Is he lying? Is he delusional? Is it possible that he’s right, and everyone else is wrong?
They disembark at Greenwich and there’s Gus the driver, an avid-eyed man around thirty, small-town guy (Peter guesses) from one of those Connecticut hamlets that supply the local gentry with, well, people like Gus. The world is full of Guses—good-looking boys and girls who’ve been dealt the best possible genetic hand by parents and grandparents and great-grandparents who have been doing neither well nor badly for generations; who engender these decent kids and give them just enough to survive in the world but no more—no spectacular beauty, no uncontainable brilliance, no kingly, unstoppable ambition.
Isn’t it the task of art to acclaim these people, to ennoble them? Consider Olympia. A girl of the streets becomes a deity.
And here, standing beside the Potters’ navy blue BMW, is Gus, scarlet-faced, jug-eared, grinning, impossible to dislike. Didn’t Carole say he was engaged to what she referred to as “a lovely local girl”? All right, it’s condescending, that inclusion of the word “local.” But at the same time it must be said that the Potters pay their staff better than custom requires, that they give them proper vacations and don’t expect them to work overhard or overlong without extra compensation. The Potters are of the “our staff is like family” school, which is grotesque in its way, but really, how can anyone have a staff and not behave at least a little grotesquely?
“Welcome, Mr. Harris,” Gus says, marching forward with a square red hand held out.

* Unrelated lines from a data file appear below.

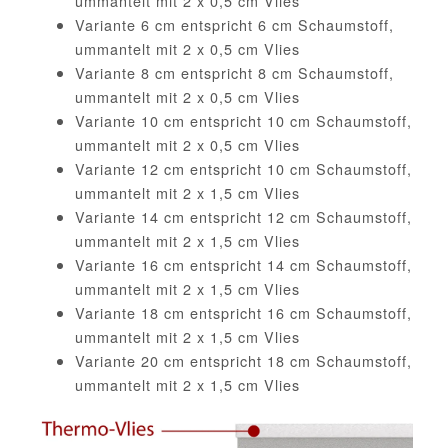
ummantelt mit 2 x 0,5 cm Vlies
Variante 6 cm entspricht 6 cm Schaumstoff,
ummantelt mit 2 x 0,5 cm Vlies
Variante 8 cm entspricht 8 cm Schaumstoff,
ummantelt mit 2 x 0,5 cm Vlies
Variante 10 cm entspricht 10 cm Schaumstoff,
ummantelt mit 2 x 0,5 cm Vlies
Variante 12 cm entspricht 10 cm Schaumstoff,
ummantelt mit 2 x 1,5 cm Vlies
Variante 14 cm entspricht 12 cm Schaumstoff,
ummantelt mit 2 x 1,5 cm Vlies
Variante 16 cm entspricht 14 cm Schaumstoff,
ummantelt mit 2 x 1,5 cm Vlies
Variante 18 cm entspricht 16 cm Schaumstoff,
ummantelt mit 2 x 1,5 cm Vlies
Variante 20 cm entspricht 18 cm Schaumstoff,
ummantelt mit 2 x 1,5 cm Vlies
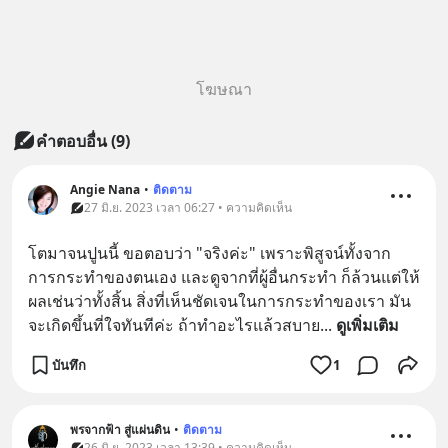
โฆษณา
คำตอบอื่น
(
9
)
Angie Nana
•
ติดตาม
27 มิ.ย. 2023 เวลา 06:27 • ความคิดเห็น
โตมาจนปูนนี้ ขอตอบว่า "จริงค่ะ" เพราะพิสูจน์ทั้งจาก
การกระทำของตนเอง และดูจากที่ผู้อื่นกระทำ ก็ล้วนแต่ให้
ผลเช่นว่าทั้งสิ้น สิ่งที่เห็นชัดเจนในการกระทำของเรา มัน
จะเกิดขึ้นที่ใจทันทีค่ะ ถ้าทำอะไรแล้วสบาย
... 
ดูเพิ่มเติม
บันทึก
1
พรจากฟ้า สู่แผ่นดิน
•
ติดตาม
26 มิ.ย. 2023 เวลา 13:39 • ความคิดเห็น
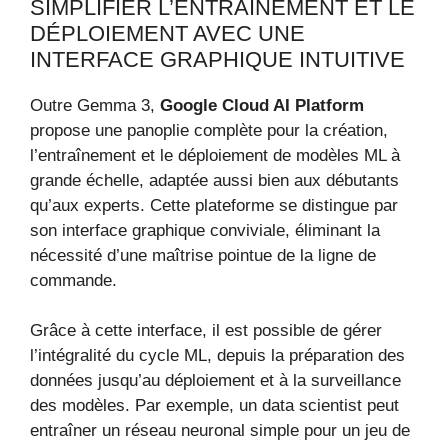
SIMPLIFIER L’ENTRAÎNEMENT ET LE
DÉPLOIEMENT AVEC UNE
INTERFACE GRAPHIQUE INTUITIVE
Outre Gemma 3,
Google Cloud AI Platform
propose une panoplie complète pour la création,
l’entraînement et le déploiement de modèles ML à
grande échelle, adaptée aussi bien aux débutants
qu’aux experts. Cette plateforme se distingue par
son interface graphique conviviale, éliminant la
nécessité d’une maîtrise pointue de la ligne de
commande.
Grâce à cette interface, il est possible de gérer
l’intégralité du cycle ML, depuis la préparation des
données jusqu’au déploiement et à la surveillance
des modèles. Par exemple, un data scientist peut
entraîner un réseau neuronal simple pour un jeu de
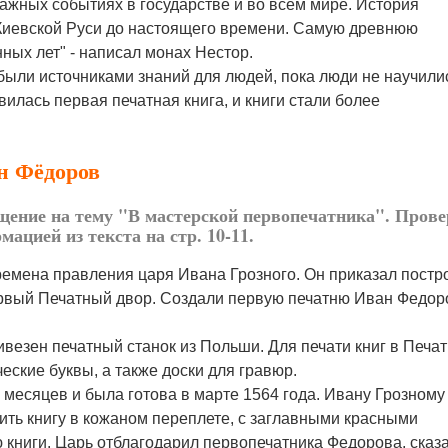
жных событиях в государстве и во всем мире. История
Киевской Руси до настоящего времени. Самую древнюю
нных лет" - написал монах Нестор.
ыли источниками знаний для людей, пока люди не научили
явилась первая печатная книга, и книги стали более
ан Фёдоров
щение на тему "В мастерской первопечатника". Прове
ацией из текста на стр. 10-11.
емена правления царя Ивана Грозного. Он приказал постр
ервый Печатный двор. Создали первую печатню Иван Федор
езен печатный станок из Польши. Для печати книг в Печа
ские буквы, а также доски для гравюр.
0 месяцев и была готова в марте 1564 года. Ивану Грозному
ть книгу в кожаном переплете, с заглавными красными
 книги. Царь отблагодарил первопечатника Федорова, сказа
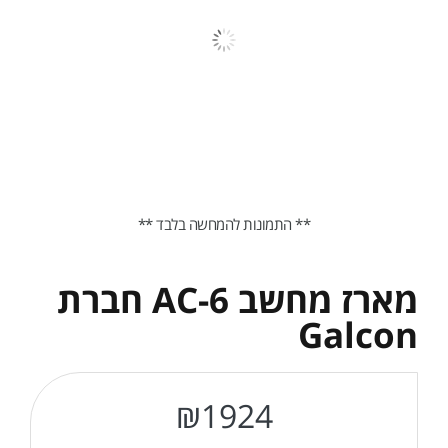
** התמונות להמחשה בלבד **
מארז מחשב AC-6 חברת
Galcon
₪
1924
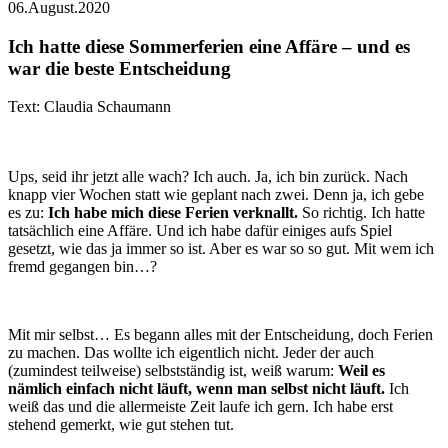
06.August.2020
Ich hatte diese Sommerferien eine Affäre – und es
war die beste Entscheidung
Text: Claudia Schaumann
Ups, seid ihr jetzt alle wach? Ich auch. Ja, ich bin zurück. Nach
knapp vier Wochen statt wie geplant nach zwei. Denn ja, ich gebe
es zu:
Ich habe mich diese Ferien verknallt.
So richtig. Ich hatte
tatsächlich eine Affäre. Und ich habe dafür einiges aufs Spiel
gesetzt, wie das ja immer so ist. Aber es war so so gut. Mit wem ich
fremd gegangen bin…?
Mit mir selbst… Es begann alles mit der Entscheidung, doch Ferien
zu machen. Das wollte ich eigentlich nicht. Jeder der auch
(zumindest teilweise) selbstständig ist, weiß warum:
Weil es
nämlich einfach nicht läuft, wenn man selbst nicht läuft.
Ich
weiß das und die allermeiste Zeit laufe ich gern. Ich habe erst
stehend gemerkt, wie gut stehen tut.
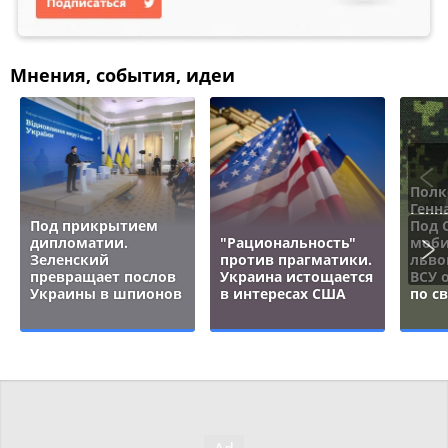
Мнения, события, идеи
Полк
Генн
Под прикрытием
Под 
дипломатии.
"Рациональность"
моби
Зеленский
против прагматики.
льво
превращает послов
Украина истощается
ВСУ 
Украины в шпионов
в интересах США
по с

“Thanks, Gus. This is Ethan.”
Gus pumps Peter’s hand, then Mizzy’s, says, “Welcome, welcome,” pivots to open the back doors of the BMW for Peter and Mizzy. Gus the driver, about to marry a lovely local girl. Gus the driver is everywhere and yet he appears nowhere, not in portraits or photographs, not even in the stories of men like Barthelme and Carver, who were all about guys with jobs and prospects like Gus’s but who insisted on more sorrow, more angst, than Gus remotely manifests. If Gus weeps sometimes for no reason, if he stands despairing in the aisle of a Wal-Mart, it is not apparent in his daily demeanor, and Peter strongly suspects he’s just not that kind of guy, which is not to say he lacks soul or depths but that you’d have to perform major surgery to get beneath the happy chap, the good guy who likes his job just fine, likes his car and his apartment and whatever hobbies or pursuits occupy his weekends, who is already thickening, shedding without visible regret the beauty of youth (when he came to work for the Potters five years ago he was like a young farmhand) because he’s had his fun and hey, what’re you going to do, plus of course at thirty, which is by no means a desperate age, he’s about to marry a lovely local girl.